It has been proposed in 1961 by Mott that a semimetal may be unstable towards an insulating ground state, when electrons and holes bind together through the Coulomb interaction and form excitons [1]. On this basis, it was elaborated a few years later that both a semimetal and a semiconductor can undergo this instability [2]. A phase transition occurs at low temperature, when the excitons condense in a macroscopic state, giving rise to the so-called excitonic insulator phase. Experimental observation of this phase has proven to be very challenging since its theoretical prediction and not much is known about the time-domain dynamics of this exotic phase.
In this talk, I will discuss the case of the semiconductor Ta2NiSe5, which has a direct band gap and displays a semiconductor-semiconductor phase transition at about 330 K [3]. Ta2NiSe5 has already been proposed for the realization of an excitonic insulator phase, based on angle-resolved photoemission spectroscopy (ARPES) data [3]. Its valence band at Γ shows a peculiar flattening at low temperature and is anomalously broad, explained as the consequence of strong excitonic fluctuations [4].

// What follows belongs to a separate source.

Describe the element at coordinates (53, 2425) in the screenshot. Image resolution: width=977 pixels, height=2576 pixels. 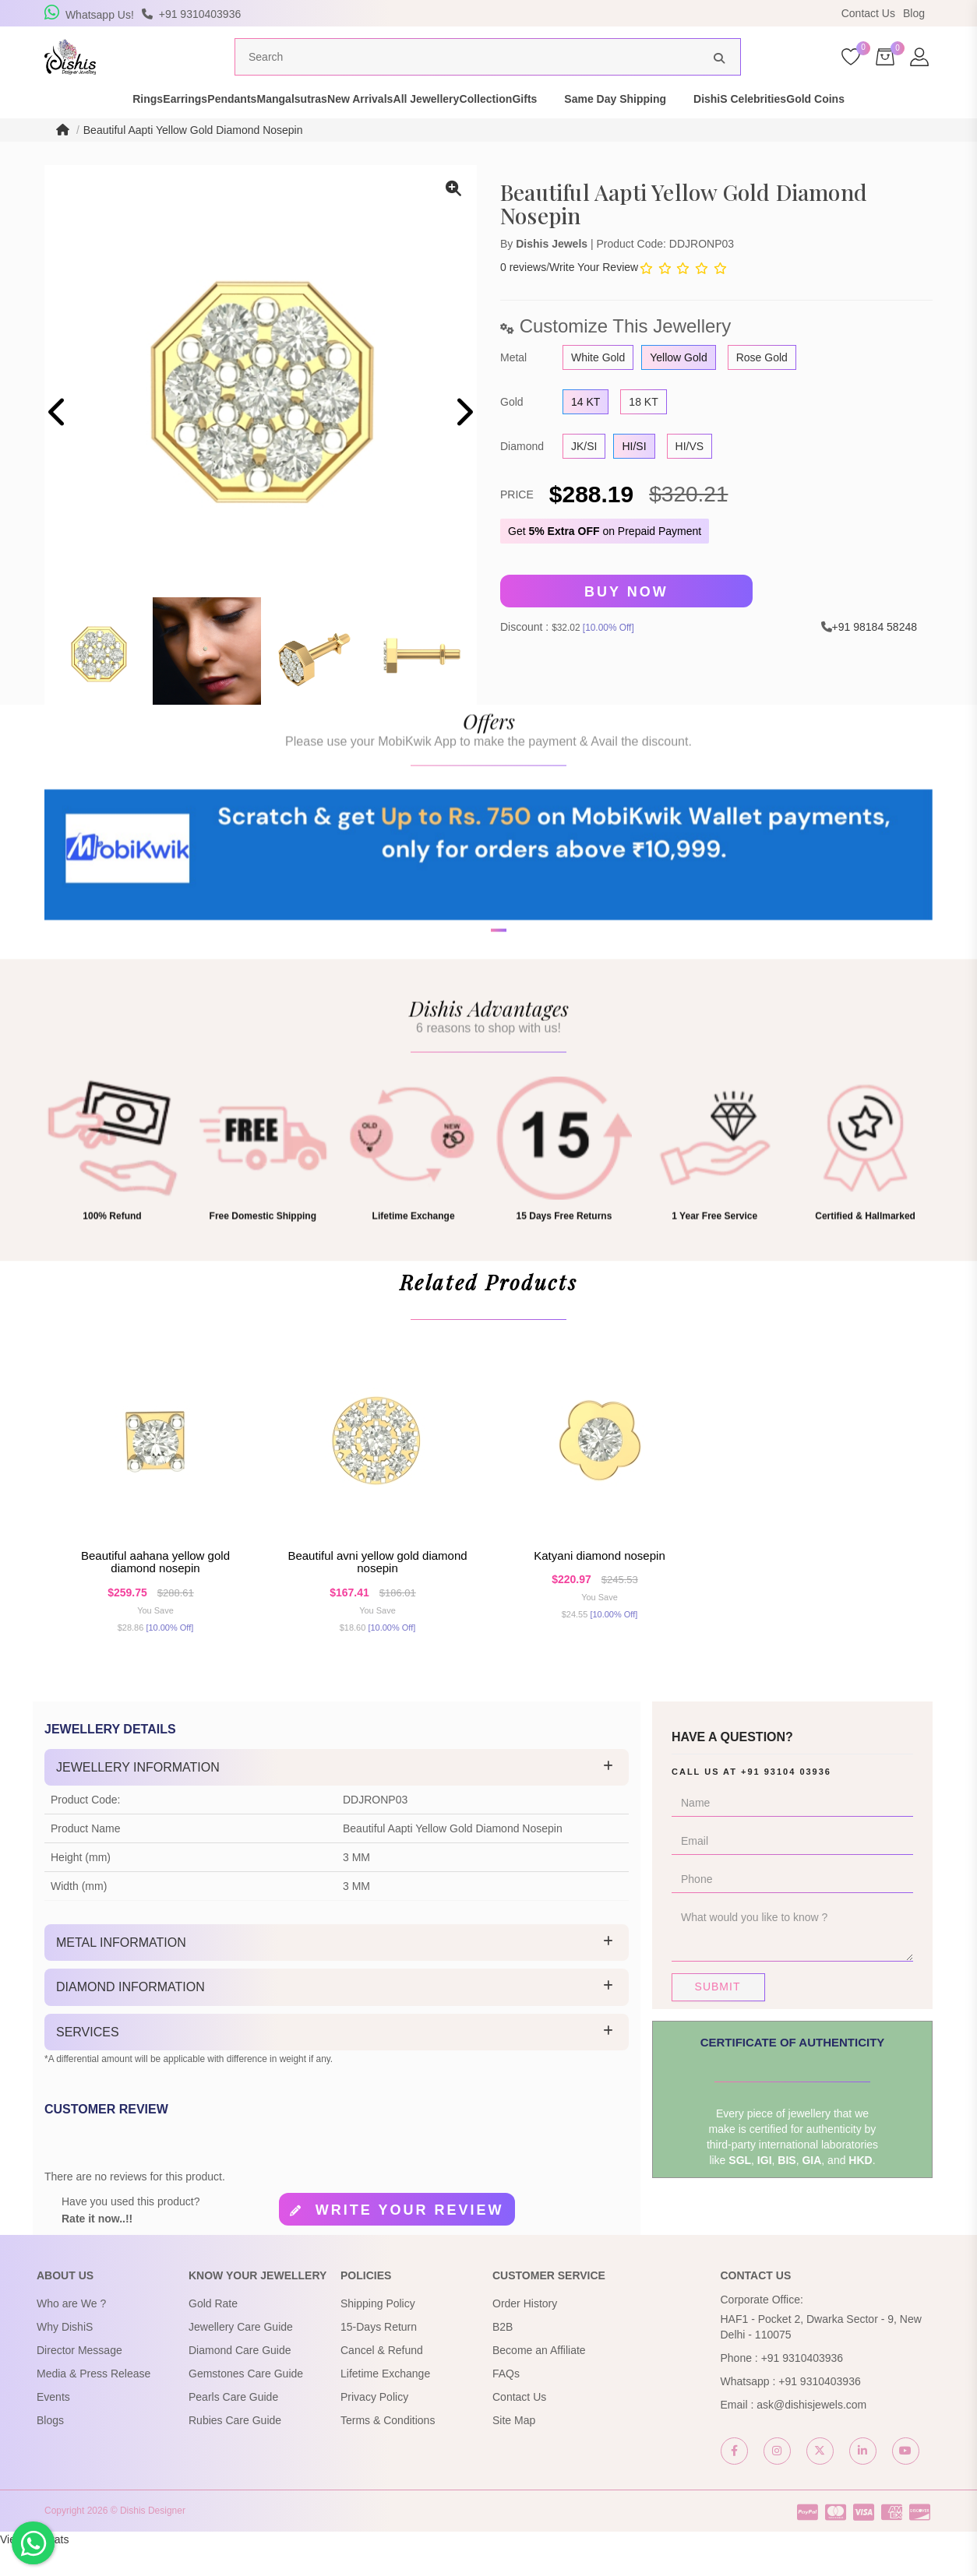 I see `Events` at that location.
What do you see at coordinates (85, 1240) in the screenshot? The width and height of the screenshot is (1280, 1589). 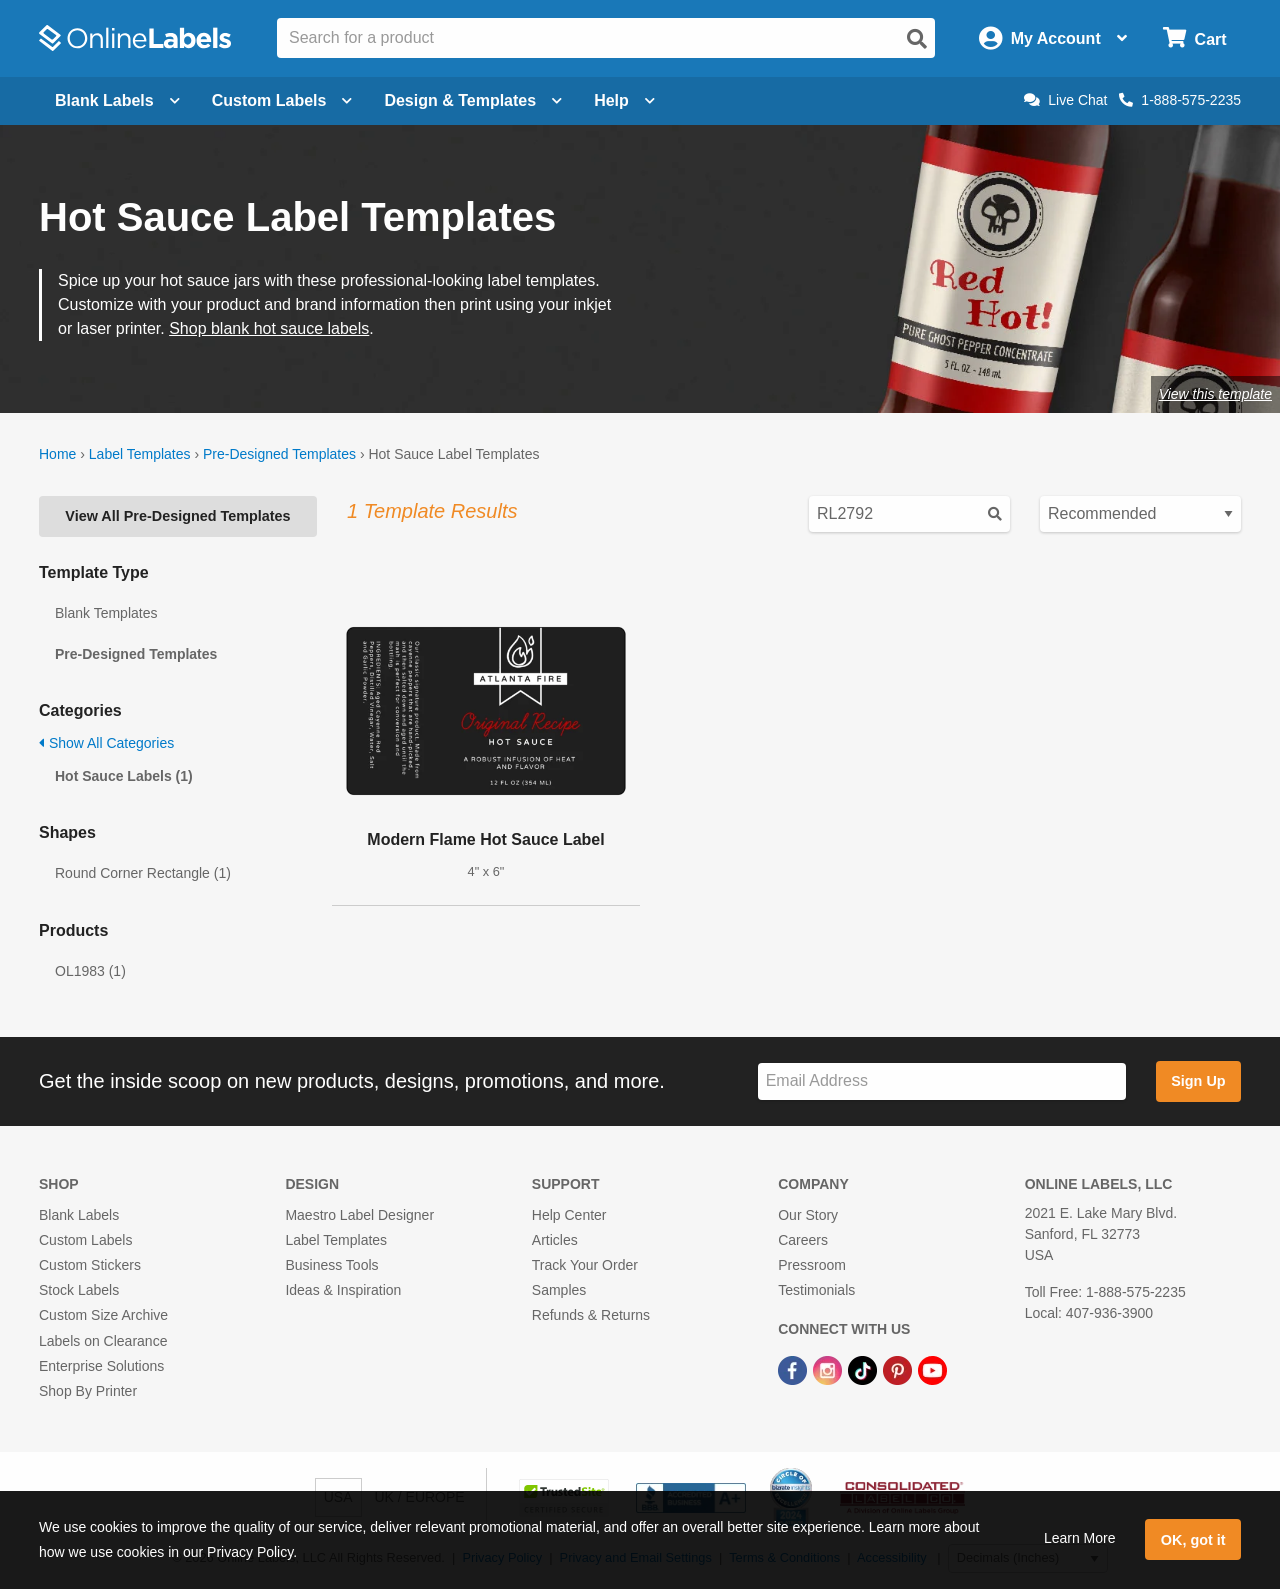 I see `Custom Labels` at bounding box center [85, 1240].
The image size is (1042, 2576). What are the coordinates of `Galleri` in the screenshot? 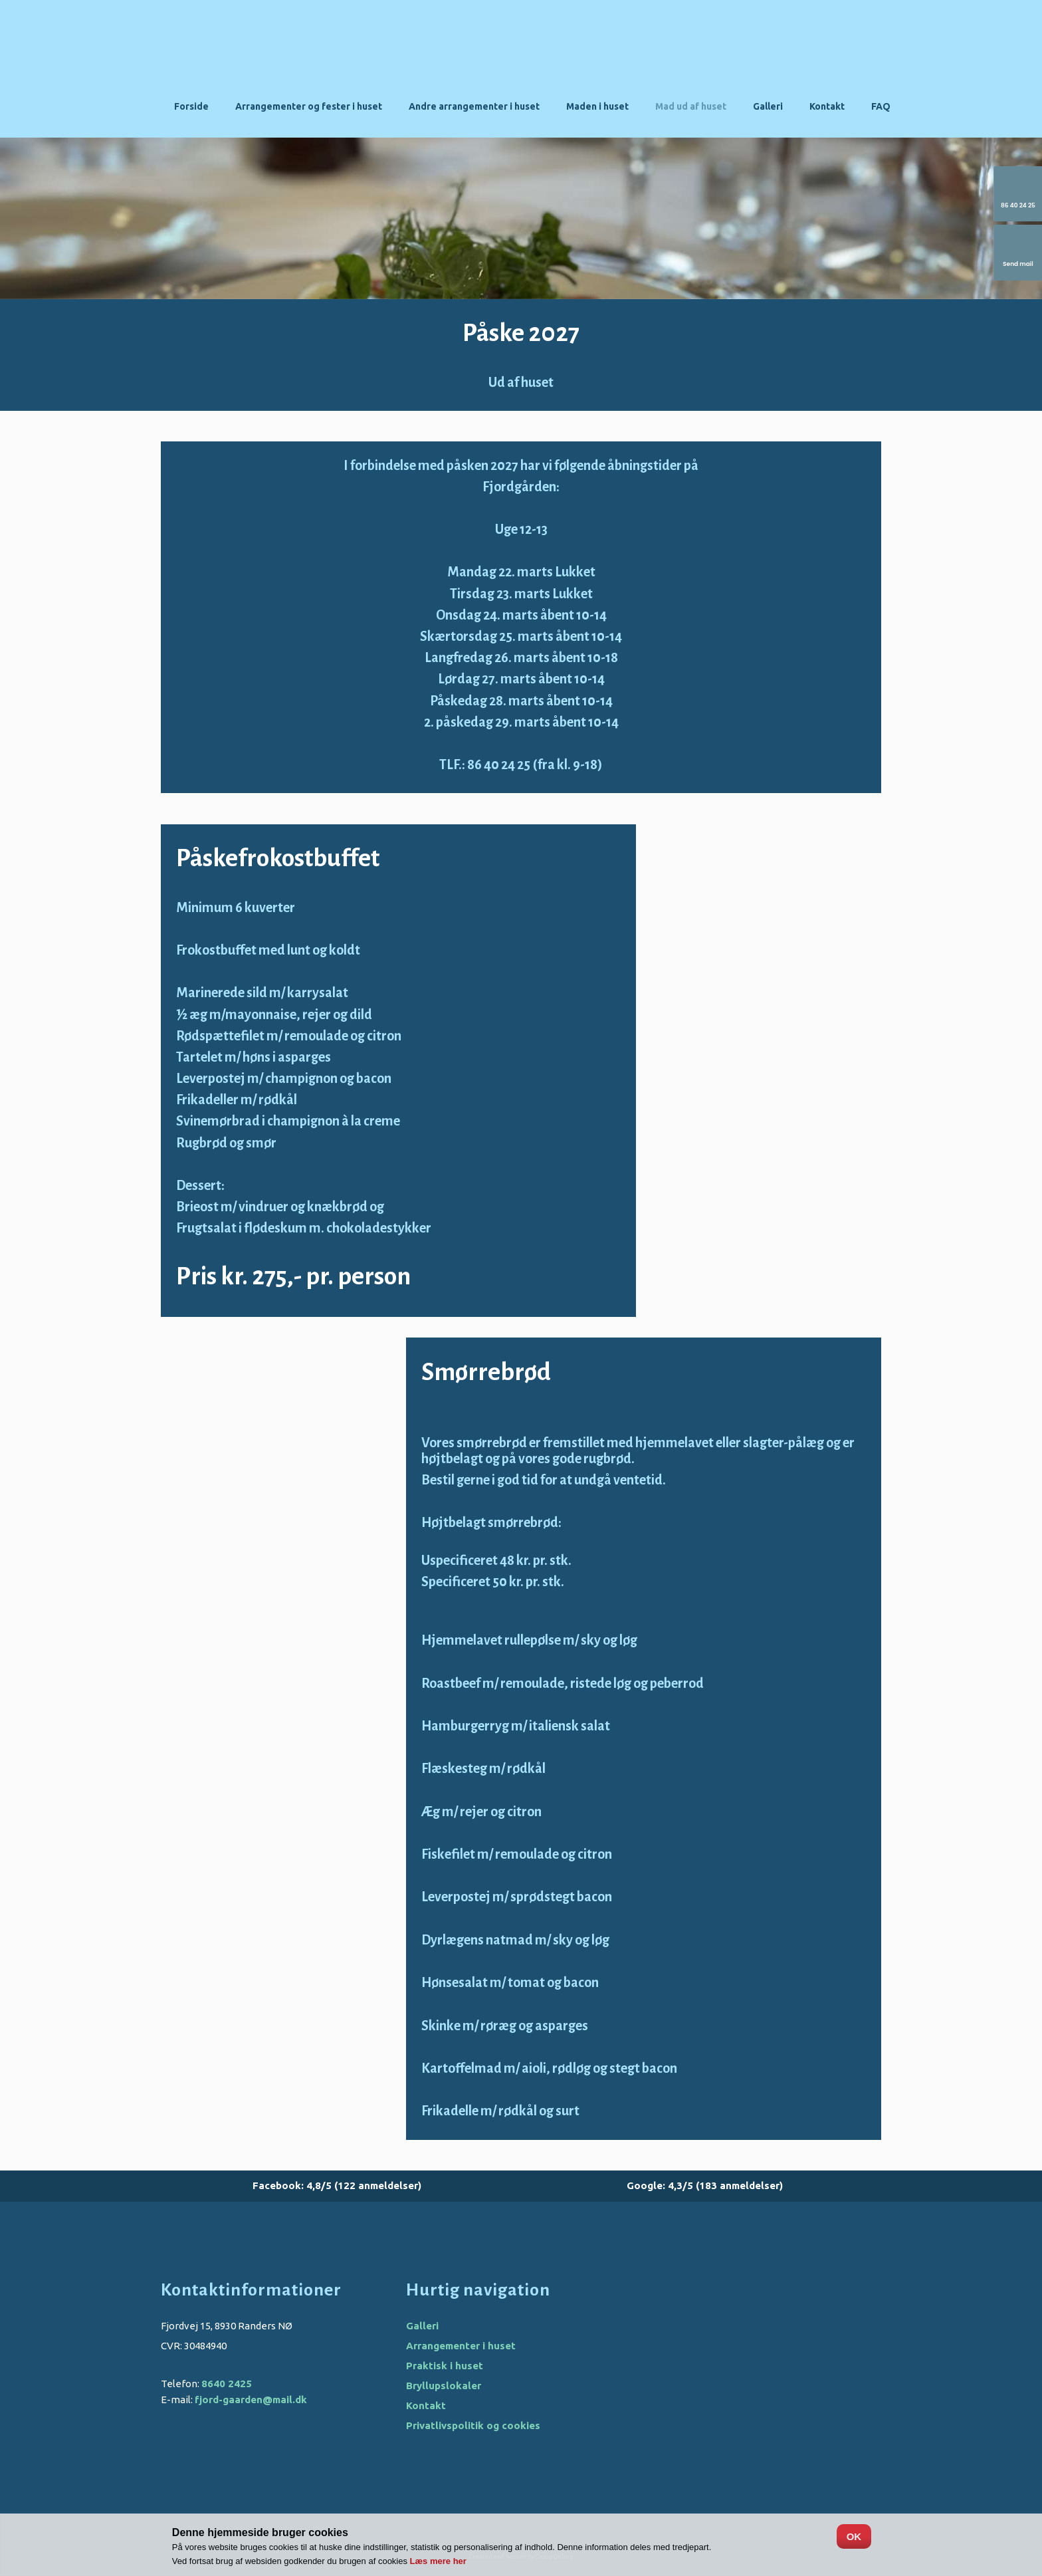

Here I will present time-resolved ARPES data of Ta2NiSe5. I will show how the band gap of Ta2NiSe5 can be controlled in a pump-probe experiment by varying the pump fluence. While for low fluences the band gap is transiently decreased, we observe that it can be increased for high fluences. I will argue that this observation is a direct consequence of the exciton condensate being trapped in a non-thermodynamical state where it is transiently strengthened.

References:
[1] N. Mott, Phil. Mag. 6, 287 (1961).
[2] D. Jérome et al, Phys. Rev. 158, 462 (1967).
[3] F.J. Di Salvo et al., J. Less Common Metals 116, 51 (1986).
[4] Y. Wakisaka et al., Phys. Rev. Lett. 103, 026402 (2009).
[5] K. Seki et al., Phys. Rev. B 90, 155116 (2014).
[6] S. Mor et al., submitted, arXiv:1608.05586.